Segment Start: Records provided
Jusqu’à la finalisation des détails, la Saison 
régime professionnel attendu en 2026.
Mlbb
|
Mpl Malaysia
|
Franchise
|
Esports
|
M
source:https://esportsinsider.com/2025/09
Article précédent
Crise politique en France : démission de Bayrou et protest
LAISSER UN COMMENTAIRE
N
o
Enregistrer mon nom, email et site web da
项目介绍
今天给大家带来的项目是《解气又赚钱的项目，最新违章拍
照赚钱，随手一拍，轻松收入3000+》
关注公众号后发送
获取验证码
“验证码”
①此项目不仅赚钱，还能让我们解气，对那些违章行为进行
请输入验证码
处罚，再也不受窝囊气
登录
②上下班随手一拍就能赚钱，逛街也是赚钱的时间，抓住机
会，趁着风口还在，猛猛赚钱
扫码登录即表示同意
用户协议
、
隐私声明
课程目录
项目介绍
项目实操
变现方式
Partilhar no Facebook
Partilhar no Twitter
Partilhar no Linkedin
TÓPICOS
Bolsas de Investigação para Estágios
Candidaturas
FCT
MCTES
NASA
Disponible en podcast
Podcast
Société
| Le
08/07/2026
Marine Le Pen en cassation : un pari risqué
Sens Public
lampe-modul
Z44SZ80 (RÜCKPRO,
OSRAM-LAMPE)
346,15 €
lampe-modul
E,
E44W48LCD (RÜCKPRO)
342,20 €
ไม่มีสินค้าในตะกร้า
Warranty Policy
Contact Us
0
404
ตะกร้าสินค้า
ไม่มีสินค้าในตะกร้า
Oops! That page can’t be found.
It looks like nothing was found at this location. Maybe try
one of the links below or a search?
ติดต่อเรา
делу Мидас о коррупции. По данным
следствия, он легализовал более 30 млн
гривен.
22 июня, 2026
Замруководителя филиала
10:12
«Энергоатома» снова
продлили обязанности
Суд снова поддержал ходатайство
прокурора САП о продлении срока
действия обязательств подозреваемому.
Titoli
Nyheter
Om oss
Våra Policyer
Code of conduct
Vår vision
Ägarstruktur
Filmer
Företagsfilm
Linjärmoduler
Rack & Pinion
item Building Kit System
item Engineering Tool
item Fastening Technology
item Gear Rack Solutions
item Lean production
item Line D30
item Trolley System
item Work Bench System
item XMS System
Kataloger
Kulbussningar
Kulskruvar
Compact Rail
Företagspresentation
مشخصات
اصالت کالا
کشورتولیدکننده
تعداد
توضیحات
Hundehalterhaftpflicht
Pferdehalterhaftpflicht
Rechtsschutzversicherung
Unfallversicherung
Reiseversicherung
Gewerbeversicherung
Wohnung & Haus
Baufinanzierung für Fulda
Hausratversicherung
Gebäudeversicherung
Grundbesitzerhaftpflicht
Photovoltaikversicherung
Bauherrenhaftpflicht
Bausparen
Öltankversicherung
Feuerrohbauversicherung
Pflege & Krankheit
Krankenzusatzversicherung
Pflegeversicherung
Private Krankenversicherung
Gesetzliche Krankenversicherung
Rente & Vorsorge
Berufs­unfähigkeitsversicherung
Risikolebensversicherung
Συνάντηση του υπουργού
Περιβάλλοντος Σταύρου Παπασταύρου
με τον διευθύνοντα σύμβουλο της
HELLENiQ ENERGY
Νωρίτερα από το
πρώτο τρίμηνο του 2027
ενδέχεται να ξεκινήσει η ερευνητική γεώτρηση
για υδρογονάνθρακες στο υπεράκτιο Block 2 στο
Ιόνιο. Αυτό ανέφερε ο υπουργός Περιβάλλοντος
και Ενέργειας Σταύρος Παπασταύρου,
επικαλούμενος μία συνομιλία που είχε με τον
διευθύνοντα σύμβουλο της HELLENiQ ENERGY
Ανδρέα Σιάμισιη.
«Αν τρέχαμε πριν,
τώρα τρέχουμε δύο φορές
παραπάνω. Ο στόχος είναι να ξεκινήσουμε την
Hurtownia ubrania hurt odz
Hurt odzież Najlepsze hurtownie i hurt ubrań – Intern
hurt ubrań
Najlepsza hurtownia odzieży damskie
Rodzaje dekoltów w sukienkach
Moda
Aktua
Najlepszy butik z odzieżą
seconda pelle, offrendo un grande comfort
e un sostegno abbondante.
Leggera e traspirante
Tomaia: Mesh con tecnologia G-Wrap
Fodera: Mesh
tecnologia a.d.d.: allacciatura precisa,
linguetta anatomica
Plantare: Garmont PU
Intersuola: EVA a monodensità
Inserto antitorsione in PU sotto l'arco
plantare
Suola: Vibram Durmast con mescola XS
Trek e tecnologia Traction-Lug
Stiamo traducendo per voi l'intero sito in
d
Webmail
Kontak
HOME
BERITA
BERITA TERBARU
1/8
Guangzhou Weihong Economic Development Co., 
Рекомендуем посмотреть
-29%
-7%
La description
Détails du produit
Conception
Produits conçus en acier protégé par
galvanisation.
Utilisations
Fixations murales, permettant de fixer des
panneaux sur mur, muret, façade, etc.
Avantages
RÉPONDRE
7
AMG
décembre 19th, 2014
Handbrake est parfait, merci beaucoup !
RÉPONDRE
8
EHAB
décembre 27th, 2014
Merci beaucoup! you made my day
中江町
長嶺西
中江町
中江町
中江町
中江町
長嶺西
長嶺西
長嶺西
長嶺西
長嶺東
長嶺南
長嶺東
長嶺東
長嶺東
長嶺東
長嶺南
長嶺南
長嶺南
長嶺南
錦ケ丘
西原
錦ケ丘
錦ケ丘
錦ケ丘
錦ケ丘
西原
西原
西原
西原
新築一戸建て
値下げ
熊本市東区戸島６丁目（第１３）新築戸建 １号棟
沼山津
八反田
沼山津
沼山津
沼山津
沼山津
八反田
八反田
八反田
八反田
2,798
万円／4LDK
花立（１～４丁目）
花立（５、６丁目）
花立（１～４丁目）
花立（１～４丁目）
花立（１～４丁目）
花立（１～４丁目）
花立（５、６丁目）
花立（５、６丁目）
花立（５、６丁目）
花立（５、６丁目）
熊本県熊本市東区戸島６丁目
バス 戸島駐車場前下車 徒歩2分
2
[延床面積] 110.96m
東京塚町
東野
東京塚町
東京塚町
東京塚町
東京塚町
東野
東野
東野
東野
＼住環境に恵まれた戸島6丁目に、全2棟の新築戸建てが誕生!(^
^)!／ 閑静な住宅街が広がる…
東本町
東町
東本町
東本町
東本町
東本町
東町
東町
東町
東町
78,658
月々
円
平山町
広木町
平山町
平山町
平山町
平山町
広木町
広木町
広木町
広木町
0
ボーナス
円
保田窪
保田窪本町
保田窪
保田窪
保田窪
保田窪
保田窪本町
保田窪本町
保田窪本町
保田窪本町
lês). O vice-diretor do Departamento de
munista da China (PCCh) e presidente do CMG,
Segment End: Records provided
--- What you need to do ---
Only these are to be transcribed: the line with "Rodzaje dekoltów w sukienkach" and every line after it through the last line of the entries, each exactly.

--- Solution to this problem ---
Rodzaje dekoltów w sukienkach
Moda
Aktua
Najlepszy butik z odzieżą
seconda pelle, offrendo un grande comfort
e un sostegno abbondante.
Leggera e traspirante
Tomaia: Mesh con tecnologia G-Wrap
Fodera: Mesh
tecnologia a.d.d.: allacciatura precisa,
linguetta anatomica
Plantare: Garmont PU
Intersuola: EVA a monodensità
Inserto antitorsione in PU sotto l'arco
plantare
Suola: Vibram Durmast con mescola XS
Trek e tecnologia Traction-Lug
Stiamo traducendo per voi l'intero sito in
d
Webmail
Kontak
HOME
BERITA
BERITA TERBARU
1/8
Guangzhou Weihong Economic Development Co., 
Рекомендуем посмотреть
-29%
-7%
La description
Détails du produit
Conception
Produits conçus en acier protégé par
galvanisation.
Utilisations
Fixations murales, permettant de fixer des
panneaux sur mur, muret, façade, etc.
Avantages
RÉPONDRE
7
AMG
décembre 19th, 2014
Handbrake est parfait, merci beaucoup !
RÉPONDRE
8
EHAB
décembre 27th, 2014
Merci beaucoup! you made my day
中江町
長嶺西
中江町
中江町
中江町
中江町
長嶺西
長嶺西
長嶺西
長嶺西
長嶺東
長嶺南
長嶺東
長嶺東
長嶺東
長嶺東
長嶺南
長嶺南
長嶺南
長嶺南
錦ケ丘
西原
錦ケ丘
錦ケ丘
錦ケ丘
錦ケ丘
西原
西原
西原
西原
新築一戸建て
値下げ
熊本市東区戸島６丁目（第１３）新築戸建 １号棟
沼山津
八反田
沼山津
沼山津
沼山津
沼山津
八反田
八反田
八反田
八反田
2,798
万円／4LDK
花立（１～４丁目）
花立（５、６丁目）
花立（１～４丁目）
花立（１～４丁目）
花立（１～４丁目）
花立（１～４丁目）
花立（５、６丁目）
花立（５、６丁目）
花立（５、６丁目）
花立（５、６丁目）
熊本県熊本市東区戸島６丁目
バス 戸島駐車場前下車 徒歩2分
2
[延床面積] 110.96m
東京塚町
東野
東京塚町
東京塚町
東京塚町
東京塚町
東野
東野
東野
東野
＼住環境に恵まれた戸島6丁目に、全2棟の新築戸建てが誕生!(^
^)!／ 閑静な住宅街が広がる…
東本町
東町
東本町
東本町
東本町
東本町
東町
東町
東町
東町
78,658
月々
円
平山町
広木町
平山町
平山町
平山町
平山町
広木町
広木町
広木町
広木町
0
ボーナス
円
保田窪
保田窪本町
保田窪
保田窪
保田窪
保田窪
保田窪本町
保田窪本町
保田窪本町
保田窪本町
lês). O vice-diretor do Departamento de
munista da China (PCCh) e presidente do CMG,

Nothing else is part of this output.